Raw data Block Start

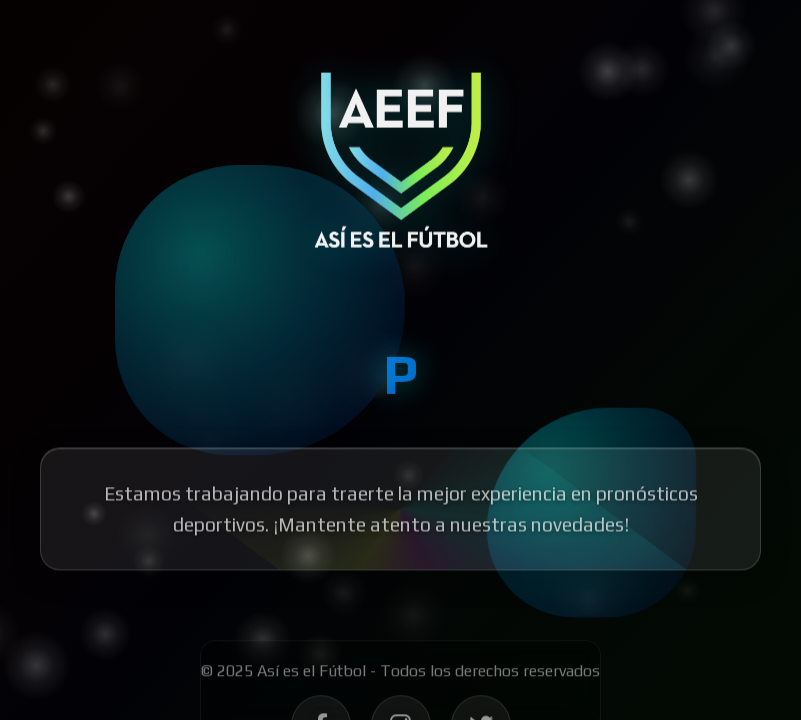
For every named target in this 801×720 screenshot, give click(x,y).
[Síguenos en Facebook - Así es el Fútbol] (321, 667)
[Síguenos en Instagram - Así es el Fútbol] (401, 667)
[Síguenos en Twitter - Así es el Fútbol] (481, 667)
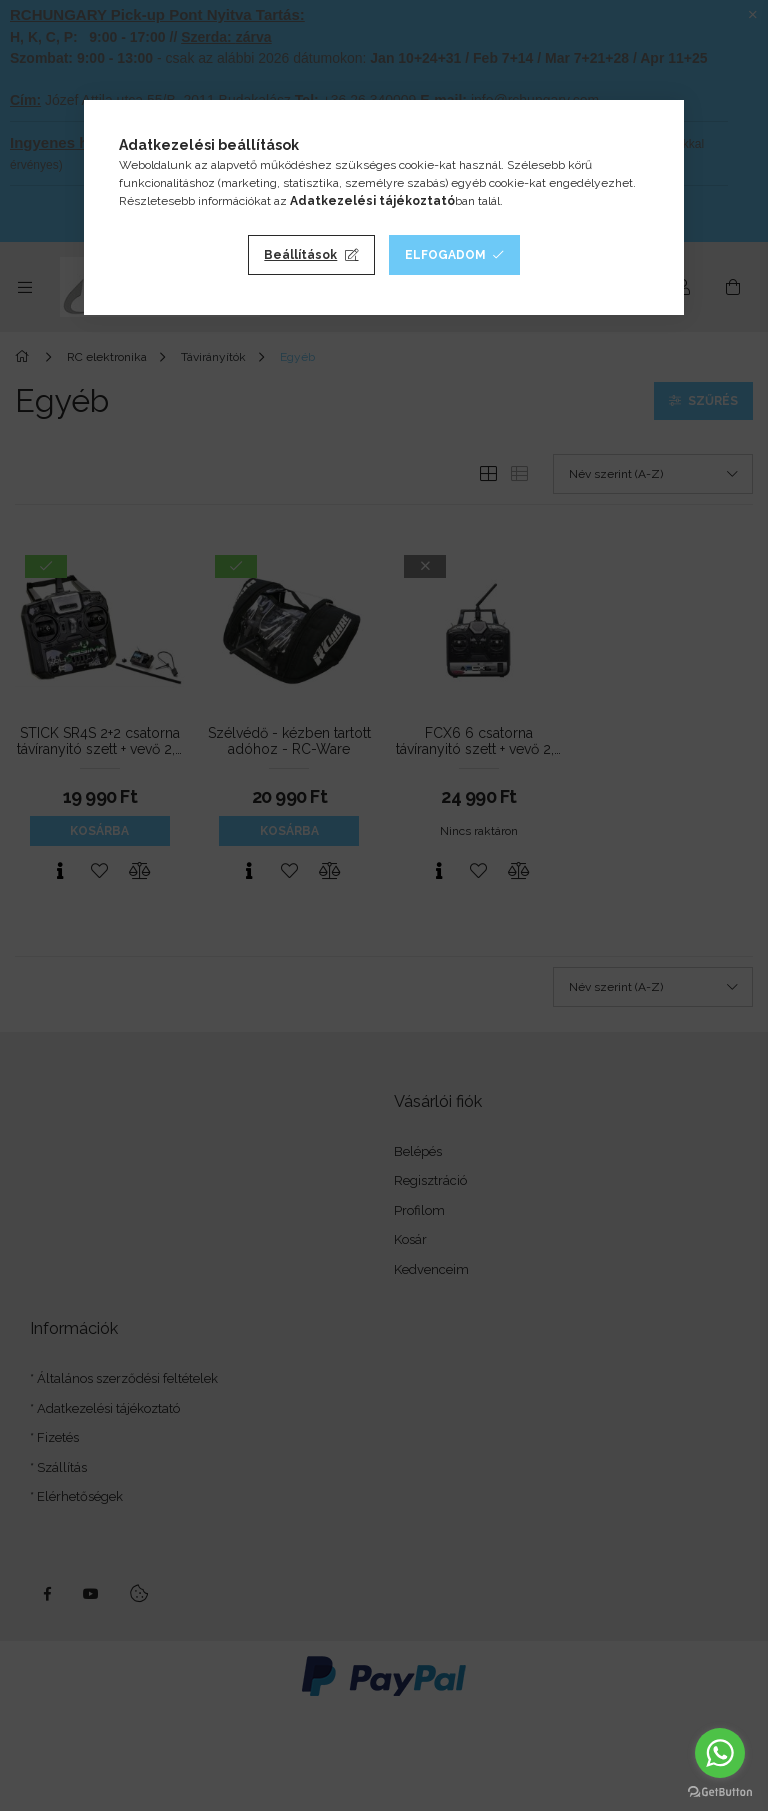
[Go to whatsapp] (720, 1753)
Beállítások (300, 255)
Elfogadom (445, 255)
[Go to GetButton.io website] (720, 1791)
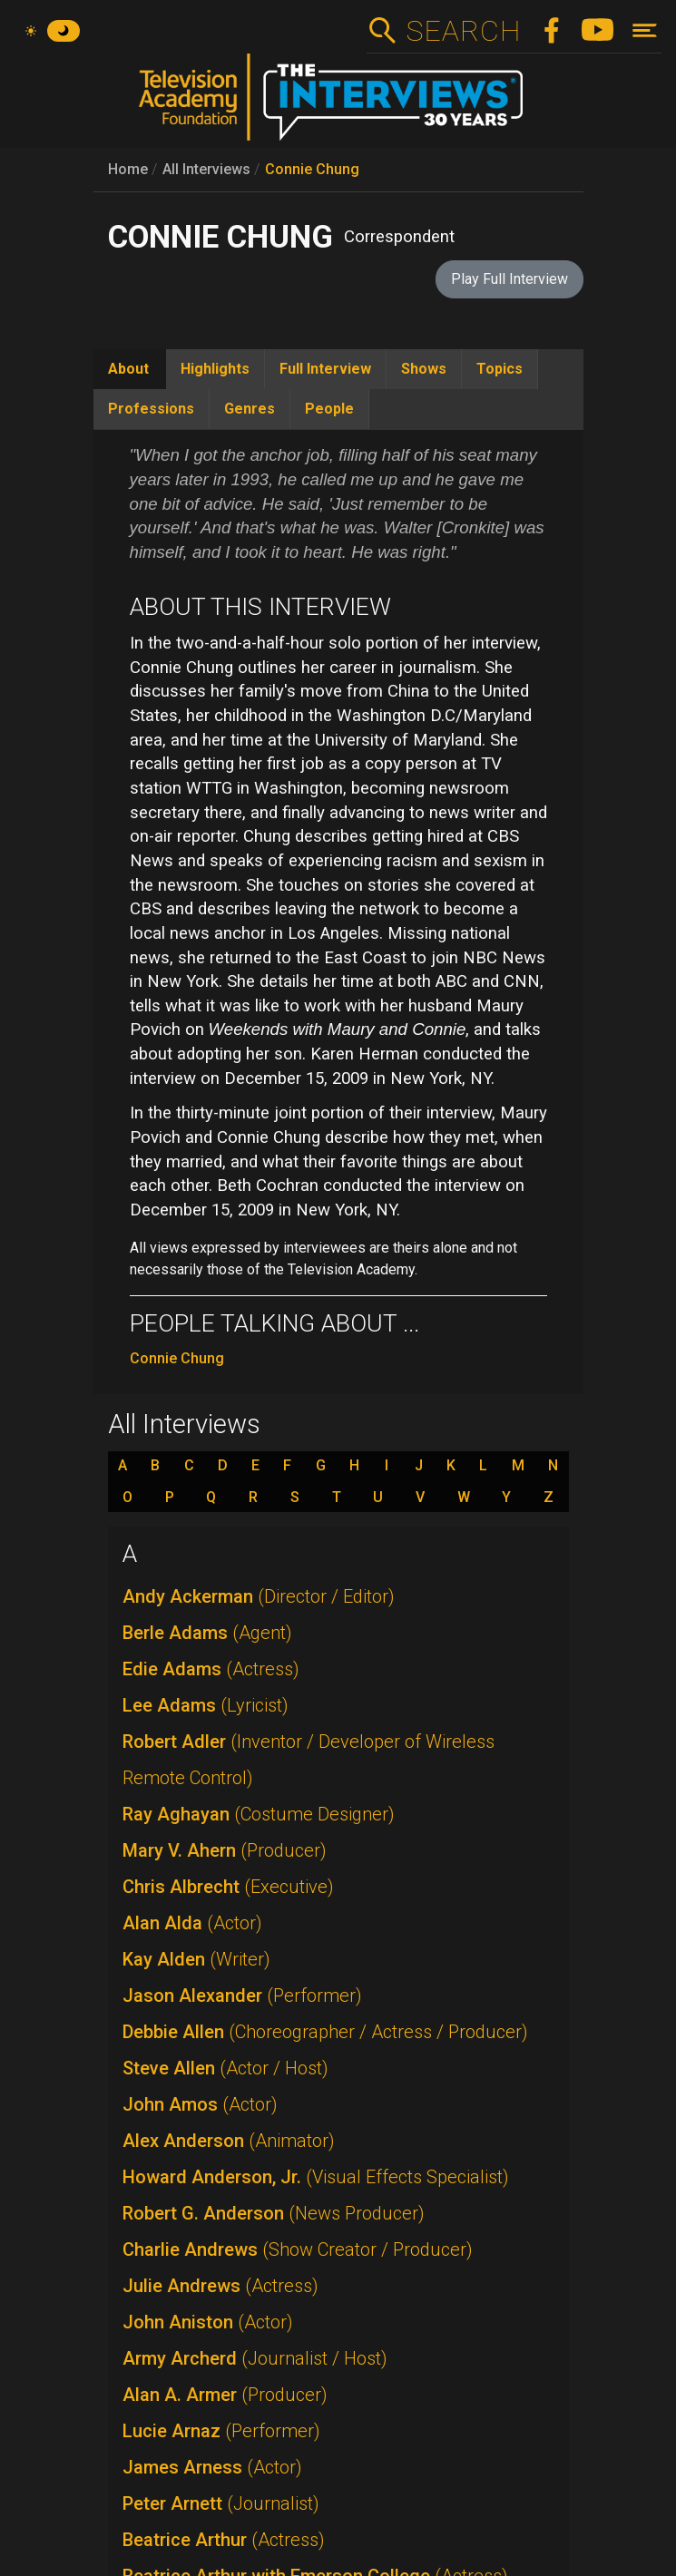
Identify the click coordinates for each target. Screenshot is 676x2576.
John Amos (200, 2104)
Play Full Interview (509, 279)
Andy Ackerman (258, 1596)
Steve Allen (225, 2068)
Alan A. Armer (225, 2394)
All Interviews (206, 169)
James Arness (212, 2467)
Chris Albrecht (228, 1887)
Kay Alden (196, 1959)
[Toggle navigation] (644, 30)
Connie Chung (312, 169)
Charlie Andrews (297, 2249)
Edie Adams (210, 1669)
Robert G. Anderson (273, 2213)
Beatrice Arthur (223, 2540)
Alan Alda (192, 1923)
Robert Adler (308, 1760)
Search (463, 30)
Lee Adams (205, 1705)
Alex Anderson (228, 2141)
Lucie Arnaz (221, 2431)
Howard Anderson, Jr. (315, 2177)
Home (128, 169)
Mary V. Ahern (224, 1850)
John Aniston (207, 2322)
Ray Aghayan (258, 1814)
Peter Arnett (220, 2503)
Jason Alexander (242, 1995)
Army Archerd (254, 2358)
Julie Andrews (220, 2286)
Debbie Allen (325, 2032)
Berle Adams (207, 1633)
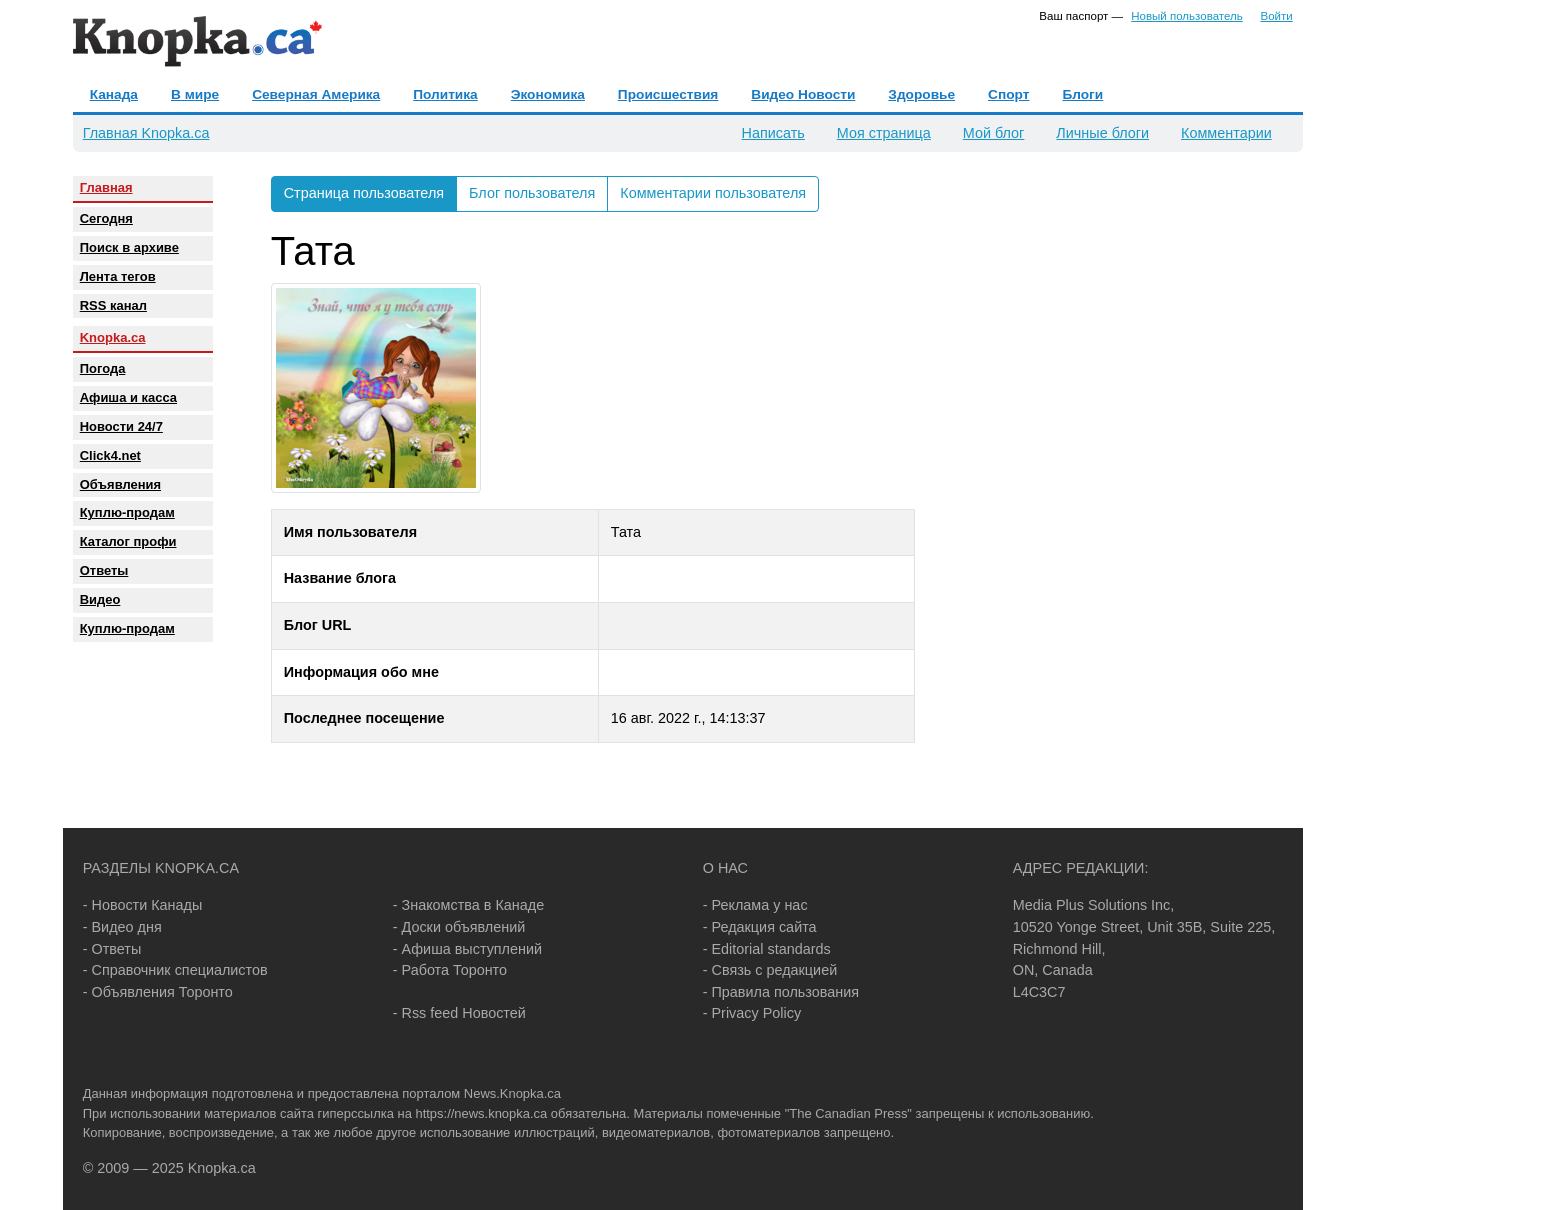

Raw data Block End

When you copy the records above, keep every word exact and drop the pictures.

#### [Reply]
For every named target in this 801×720 screenshot, give click(x,y).
[Síguenos en Facebook - Así es el Fútbol] (321, 667)
[Síguenos en Instagram - Así es el Fútbol] (401, 667)
[Síguenos en Twitter - Así es el Fútbol] (481, 667)
[Go to whatsapp] (720, 1753)
Beállítások (300, 255)
Elfogadom (445, 255)
[Go to GetButton.io website] (720, 1791)
Identify the click coordinates for each target. Screenshot is 676x2576.
John Amos (200, 2104)
Play Full Interview (509, 279)
Andy Ackerman (258, 1596)
Steve Allen (225, 2068)
Alan A. Armer (225, 2394)
All Interviews (206, 169)
James Arness (212, 2467)
Chris Albrecht (228, 1887)
Kay Alden (196, 1959)
[Toggle navigation] (644, 30)
Connie Chung (312, 169)
Charlie Andrews (297, 2249)
Edie Adams (210, 1669)
Robert G. Anderson (273, 2213)
Beatrice Arthur (223, 2540)
Alan Alda (192, 1923)
Robert Adler (308, 1760)
Search (463, 30)
Lee Adams (205, 1705)
Alex Anderson (228, 2141)
Lucie Arnaz (221, 2431)
Howard Anderson, Jr. (315, 2177)
Home (128, 169)
Mary V. Ahern (224, 1850)
John Aniston (207, 2322)
Ray Aghayan (258, 1814)
Peter Arnett (220, 2503)
Jason Alexander (242, 1995)
Army Archerd (254, 2358)
Julie Andrews (220, 2286)
Debbie Allen (325, 2032)
Berle Adams (207, 1633)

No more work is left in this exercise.